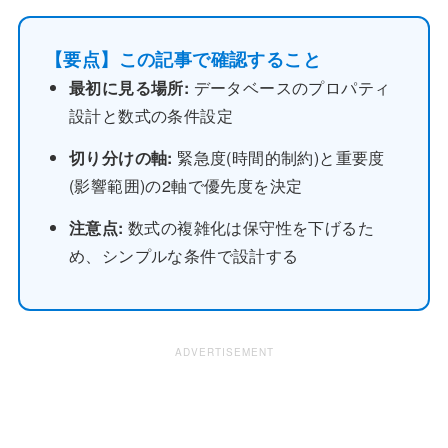
【要点】この記事で確認すること
最初に見る場所:
データベースのプロパティ
設計と数式の条件設定
切り分けの軸:
緊急度(時間的制約)と重要度
(影響範囲)の2軸で優先度を決定
注意点:
数式の複雑化は保守性を下げるた
め、シンプルな条件で設計する
ADVERTISEMENT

____________

▶ Exercise goal
Nothing but the pictures should be left out when the records are retyped exactly.

▶ Worked solution
【要点】この記事で確認すること
最初に見る場所:
データベースのプロパティ
設計と数式の条件設定
切り分けの軸:
緊急度(時間的制約)と重要度
(影響範囲)の2軸で優先度を決定
注意点:
数式の複雑化は保守性を下げるた
め、シンプルな条件で設計する
ADVERTISEMENT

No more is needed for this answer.